This past summer, my family and I went on vacation to Captiva Island on the Gulf coast of Florida. When we arrived at the resort, I noticed an Anne Morrow Lindbergh quote from her book “Gift from the Sea” on the wall. Then, I saw her book in the store on the Island. Wait a minute, I thought, did she write this book, one of my favorites, when she was on Captiva? I first read the book fifteen years ago, and did not remember which sea had given her the inspiration for the book. All I knew was that it was a monumental book in my life, and one that I dearly loved. I grabbed the book off of the shelf and flipped through it to discover that indeed Captiva was THE island where Lindbergh brought this book into the world.
Lindbergh’s daughter, Reeve, wrote the Forward to the 50th edition of her mother’s book after Reeve visited Captiva herself. She wrote that “it was not the writer’s cottage that I was looking for on the shores of the Gulf of Mexico, but the writer.” I found that as a writer myself, our vacation took on added significance as I began looking for the writer too. I wondered if Anne Morrow Lindbergh had been on this stretch of beach or visited this part of the Island when she was here. I also started searching within myself – where was the writer in me? She’d been a bit dormant after a series of hard rejections, and I hadn’t even realized how much I missed her.
In Lindbergh’s book, she used seashells as symbols for her ideas. The shells she found inspired her. As my family and I visited the beach every day, we too began looking for seashells. At first, we kept every one we picked up. As we were there longer, we became pickier. Not that we were expert seashell collectors by any means, but we would throw them back into the ocean if we already had a similar one or if the shell was broken.
The longer we searched for the perfect shells, however, the more interested I became in the ones that were nicked or had holes. Many of them had deep scars in addition to the normal grooves and ridges. I wondered where these shells had been before they landed in our hands. What were their stories? Where had they traveled? How had the ocean treated them? What animals had called some of the shells home? The more shells I held, the more I realized that finding a perfect shell was not only unlikely, but almost impossible. And despite the damage that most of them incurred, or perhaps because of their injuries, these imperfect shells were beautiful. The shells were still graceful and unique, every last one.

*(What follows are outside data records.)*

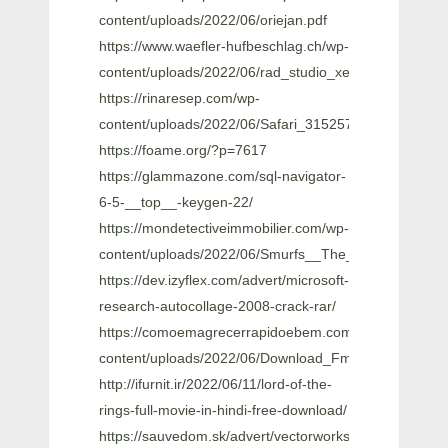
content/uploads/2022/06/oriejan.pdf
https://www.waefler-hufbeschlag.ch/wp-
content/uploads/2022/06/rad_studio_xe8_keygen_gene
https://rinaresep.com/wp-
content/uploads/2022/06/Safari_315257_Portable.pdf
https://foame.org/?p=7617
https://glammazone.com/sql-navigator-
6-5-__top__-keygen-22/
https://mondetectiveimmobilier.com/wp-
content/uploads/2022/06/Smurfs__The_Lost_Village_
https://dev.izyflex.com/advert/microsoft-
research-autocollage-2008-crack-rar/
https://comoemagrecerrapidoebem.com/wp-
content/uploads/2022/06/Download_Fmrte_15_Full_Cr
http://ifurnit.ir/2022/06/11/lord-of-the-
rings-full-movie-in-hindi-free-download/
https://sauvedom.sk/advert/vectorworks-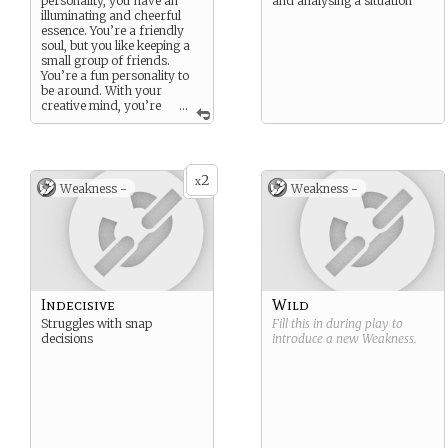
personality, you have an
and analysing a situation
illuminating and cheerful
essence. You’re a friendly
soul, but you like keeping a
small group of friends.
You’re a fun personality to
be around. With your
creative mind, you’re
...
always the one to suggest
new ideas.
However you may be too
idealistic, and Life can wear
2
away your blind optimisim
x
Weakness -
Weakness -
Indecisive
Wild
Struggles with snap
Fill this in during play to
decisions
introduce a new
Weakness
.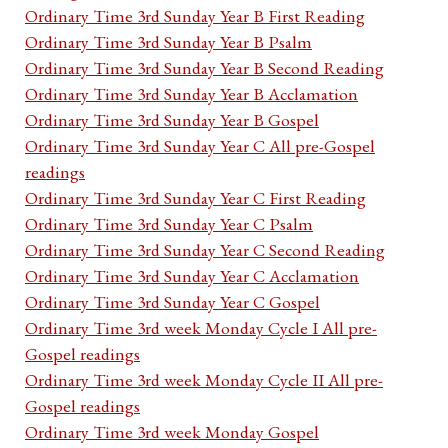
Ordinary Time 3rd Sunday Year B First Reading
Ordinary Time 3rd Sunday Year B Psalm
Ordinary Time 3rd Sunday Year B Second Reading
Ordinary Time 3rd Sunday Year B Acclamation
Ordinary Time 3rd Sunday Year B Gospel
Ordinary Time 3rd Sunday Year C All pre-Gospel
readings
Ordinary Time 3rd Sunday Year C First Reading
Ordinary Time 3rd Sunday Year C Psalm
Ordinary Time 3rd Sunday Year C Second Reading
Ordinary Time 3rd Sunday Year C Acclamation
Ordinary Time 3rd Sunday Year C Gospel
Ordinary Time 3rd week Monday Cycle I All pre-
Gospel readings
Ordinary Time 3rd week Monday Cycle II All pre-
Gospel readings
Ordinary Time 3rd week Monday Gospel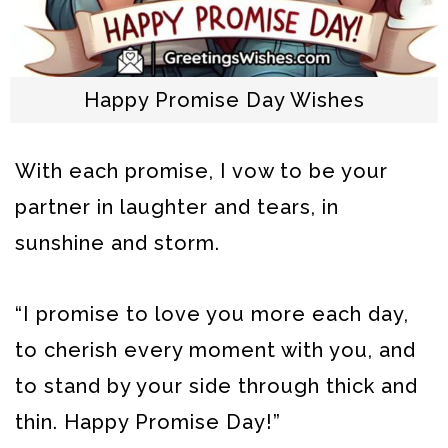
Happy Promise Day Wishes
With each promise, I vow to be your
partner in laughter and tears, in
sunshine and storm.
“I promise to love you more each day,
to cherish every moment with you, and
to stand by your side through thick and
thin. Happy Promise Day!”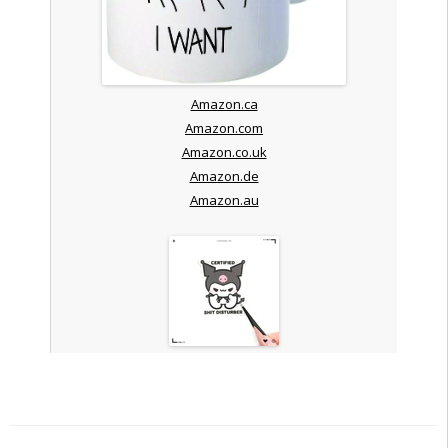
Amazon.ca
Amazon.com
Amazon.co.uk
Amazon.de
Amazon.au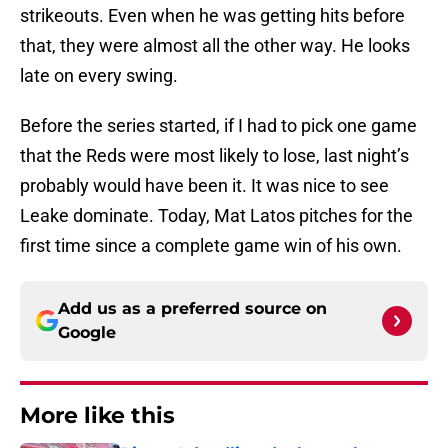
strikeouts. Even when he was getting hits before
that, they were almost all the other way. He looks
late on every swing.
Before the series started, if I had to pick one game
that the Reds were most likely to lose, last night’s
probably would have been it. It was nice to see
Leake dominate. Today, Mat Latos pitches for the
first time since a complete game win of his own.
Add us as a preferred source on
Google
More like this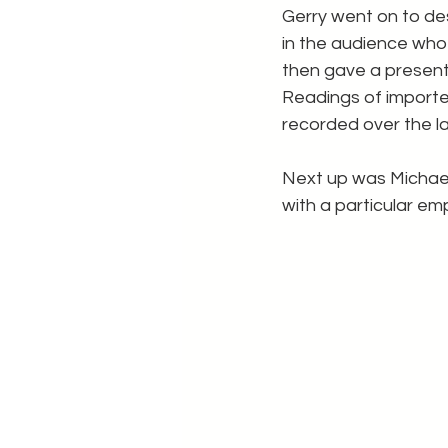
Gerry went on to de
in the audience who
then gave a presenta
Readings of import
recorded over the la
Next up was Michael
with a particular em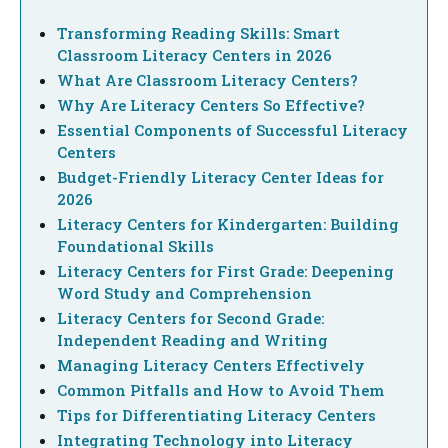
Transforming Reading Skills: Smart
Classroom Literacy Centers in 2026
What Are Classroom Literacy Centers?
Why Are Literacy Centers So Effective?
Essential Components of Successful Literacy
Centers
Budget-Friendly Literacy Center Ideas for
2026
Literacy Centers for Kindergarten: Building
Foundational Skills
Literacy Centers for First Grade: Deepening
Word Study and Comprehension
Literacy Centers for Second Grade:
Independent Reading and Writing
Managing Literacy Centers Effectively
Common Pitfalls and How to Avoid Them
Tips for Differentiating Literacy Centers
Integrating Technology into Literacy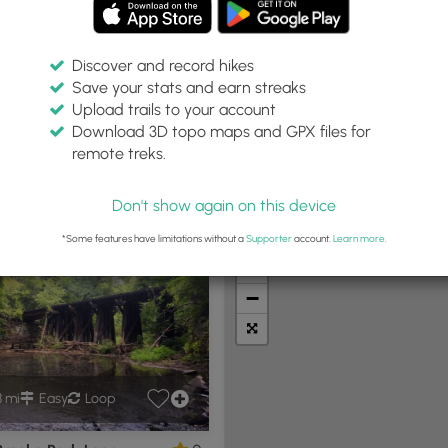
Discover and record hikes
Save your stats and earn streaks
Upload trails to your account
hin:
Difficulty:
Features:
Trail Type:
Download 3D topo maps and GPX files for
iles
Any
Any
Any
remote treks.
Don't show again on this device
t Summits
Camping
Biking
Loop Trails
Universal A
*Some features have limitations without a
Supporter
account.
Learn more
.
+
−
8 mi
Easy
Loop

Often times, I would pick up a seashell and examine the front only to turn it over and find the most glorious colors of pink or purple or orange underneath waiting to be admired. And here I’d thought the exterior was the most precious part.
Our limited exploration of the ocean and some of its smallest inhabitants got me thinking. It seems that we often feel lost in the vastness of the world around us, each of us just one of many. We suffer pain that leaves us with scars – physical, mental, spiritual and emotional. And while we know the old adage that difficulty makes us stronger and makes us into the people we are, the feelings of unworthiness often remain. We feel “less than” because of the bruises and the wounds. We compare our insides to others’ lives as they appear on the outside, and come up short again and again.
But I don’t think that is how God sees us. He knows why we carry the burdens we do. He doesn’t have to wonder what the story is behind the fears or the reluctance. He saw when we were tossed by the ocean of life; when we were thrown against the rocks; when some piece of us was crushed leaving a gaping hole. He knows all of the details, choices, and time spent on the decisions or in the circumstances that turned out wrong.
We are like the seashells: imperfect and marred. Sometimes even used or tossed aside. And God loves us anyway. We may not be able to see the beauty in ourselves, but he sees it. He believes we are still of value. God sees the inside of us where the real beauty lies no matter what kind of exterior armor we have erected to guard our hearts from more hurt. He sees us for who we are, the real person, no matter what we look like or feel like. Rest assured, God will not throw us away. Instead, he treasures each of us, for the brokenness and the beauty.